Development of a New Forward Osmosis System for Desalination

One route to cope with the rising demand for fresh water— as well as to mitigate the vulnerability of industrial and agricultural infrastructure to water scarcity— is to expand water resources. The limited availability of traditional sources, however, has focused attention on harnessing nonconventional sources for water production. However, these sources require additional energy input for treatment to render them useful.

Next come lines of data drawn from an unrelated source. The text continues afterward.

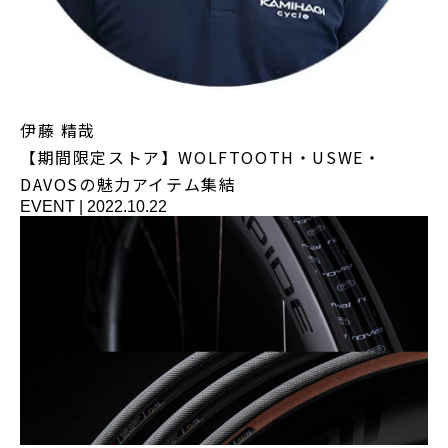
伊藤 精哉
【期間限定ストア】WOLFTOOTH・USWE・
DAVOSの魅力アイテム集結
EVENT
|
2022.10.22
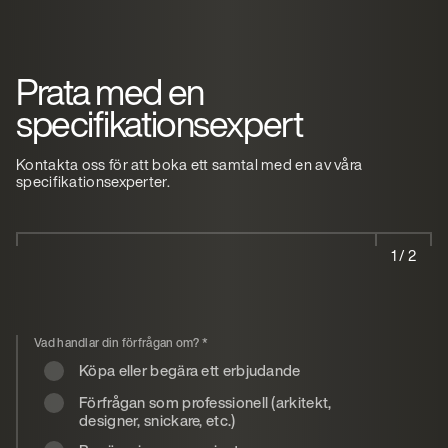
Prata med en
specifikationsexpert
Kontakta oss för att boka ett samtal med en av våra
specifikationsexperter.
1 / 2
Vad handlar din förfrågan om?
*
Köpa eller begära ett erbjudande
Förfrågan som professionell (arkitekt,
designer, snickare, etc.)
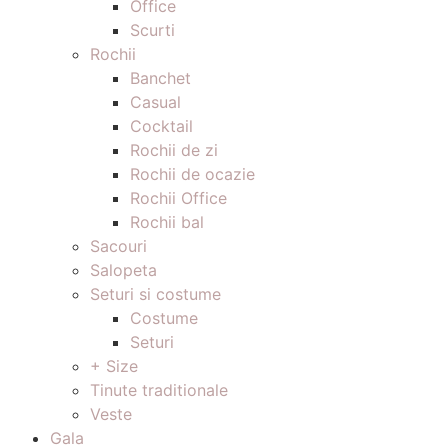
Office
Scurti
Rochii
Banchet
Casual
Cocktail
Rochii de zi
Rochii de ocazie
Rochii Office
Rochii bal
Sacouri
Salopeta
Seturi si costume
Costume
Seturi
+ Size
Tinute traditionale
Veste
Gala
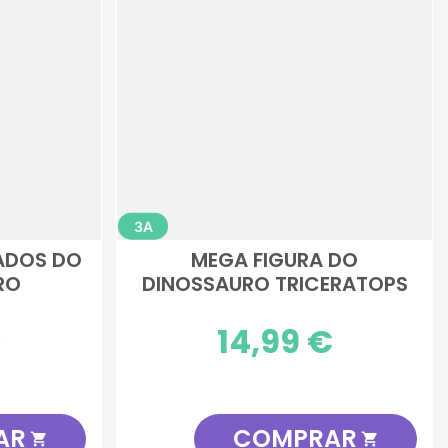
3A
MADOS DO
MEGA FIGURA DO
RO
DINOSSAURO TRICERATOPS
€
Preço
14,99 €
AR
COMPRAR


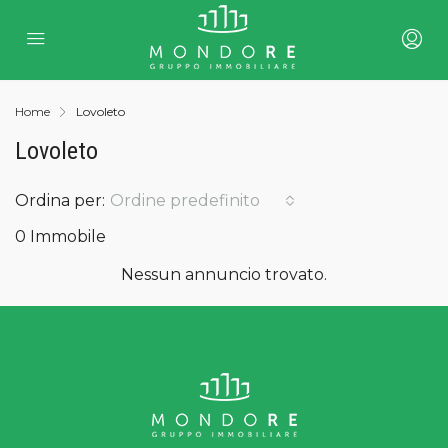
Home
Lovoleto
Lovoleto
Ordina per:
Ordine predefinito
0 Immobile
Nessun annuncio trovato.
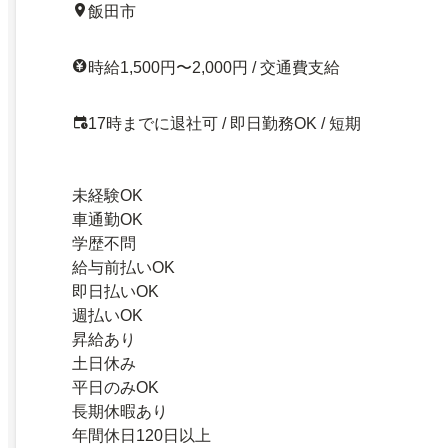
飯田市
時給1,500円〜2,000円 / 交通費支給
17時までに退社可 / 即日勤務OK / 短期
未経験OK
車通勤OK
学歴不問
給与前払いOK
即日払いOK
週払いOK
昇給あり
土日休み
平日のみOK
長期休暇あり
年間休日120日以上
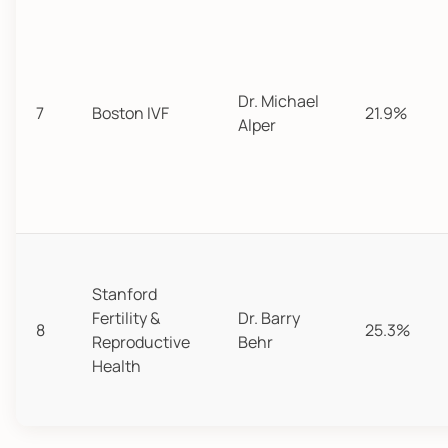
Dr. Michael
7
Boston IVF
21.9%
Alper
Stanford
Fertility &
Dr. Barry
8
25.3%
Reproductive
Behr
Health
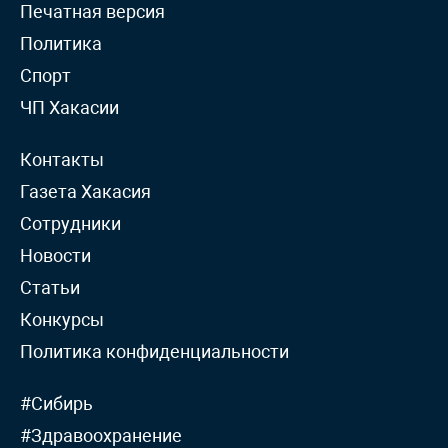
Печатная версия
Политика
Спорт
ЧП Хакасии
Контакты
Газета Хакасия
Сотрудники
Новости
Статьи
Конкурсы
Политика конфиденциальности
#Сибирь
#Здравоохранение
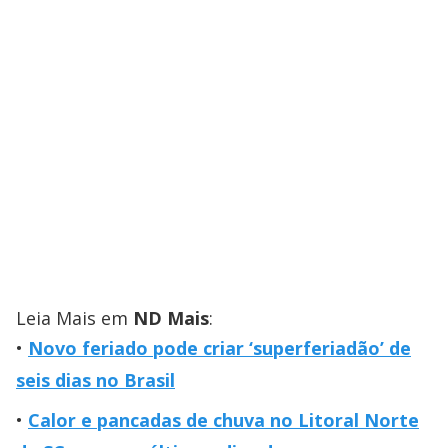
Leia Mais em
ND Mais
:
Novo feriado pode criar ‘superferiadão’ de
seis dias no Brasil
Calor e pancadas de chuva no Litoral Norte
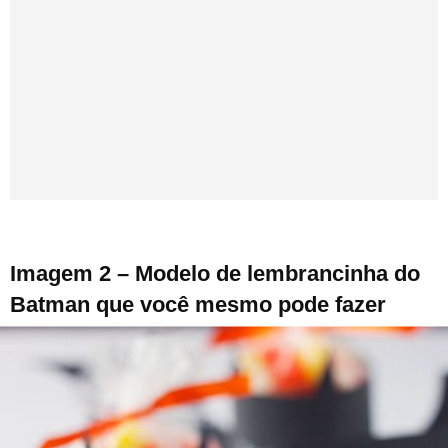
Imagem 2 – Modelo de lembrancinha do
Batman que você mesmo pode fazer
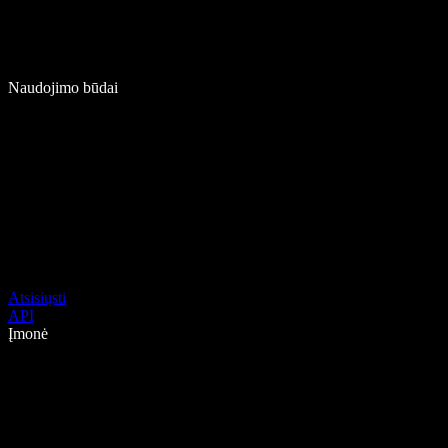
Naudojimo būdai
Atsisiųsti
API
Įmonė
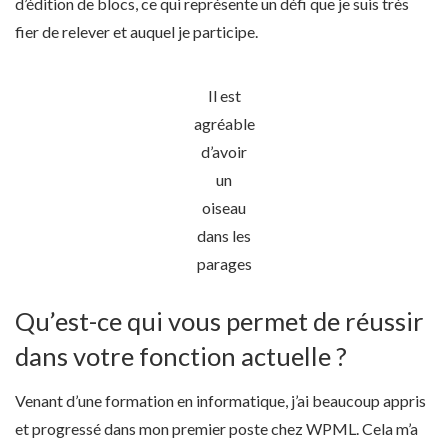
d’édition de blocs, ce qui représente un défi que je suis très
fier de relever et auquel je participe.
Il est
agréable
d’avoir
un
oiseau
dans les
parages
Qu’est-ce qui vous permet de réussir
dans votre fonction actuelle ?
Venant d’une formation en informatique, j’ai beaucoup appris
et progressé dans mon premier poste chez WPML. Cela m’a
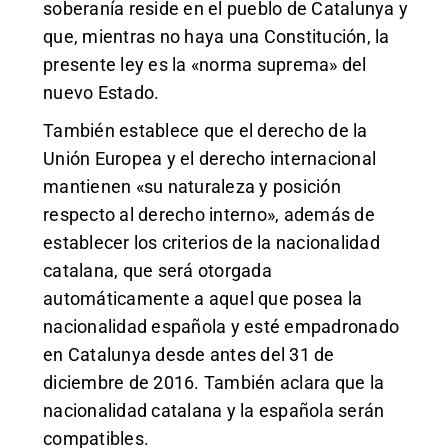
soberanía reside en el pueblo de Catalunya y
que, mientras no haya una Constitución, la
presente ley es la «norma suprema» del
nuevo Estado.
También establece que el derecho de la
Unión Europea y el derecho internacional
mantienen «su naturaleza y posición
respecto al derecho interno», además de
establecer los criterios de la nacionalidad
catalana, que será otorgada
automáticamente a aquel que posea la
nacionalidad española y esté empadronado
en Catalunya desde antes del 31 de
diciembre de 2016. También aclara que la
nacionalidad catalana y la española serán
compatibles.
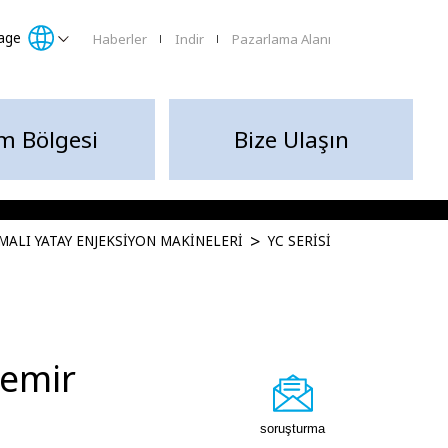
age
Haberler
Indir
Pazarlama Alanı
lm Bölgesi
Bize Ulaşın
RMALI YATAY ENJEKSIYON MAKINELERI
YC SERISI
demir
soruşturma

Desalination— water extraction from saline sources such as seawater, inland brine aquifers, produced water, and the like— is one pathway to ensure a reliable source of fresh water for the foreseeable future. Desalination by reverse osmosis (RO), an electrically driven process, is a proven method and considered a critical element of future water management options in conjunction with water conservation and reuse.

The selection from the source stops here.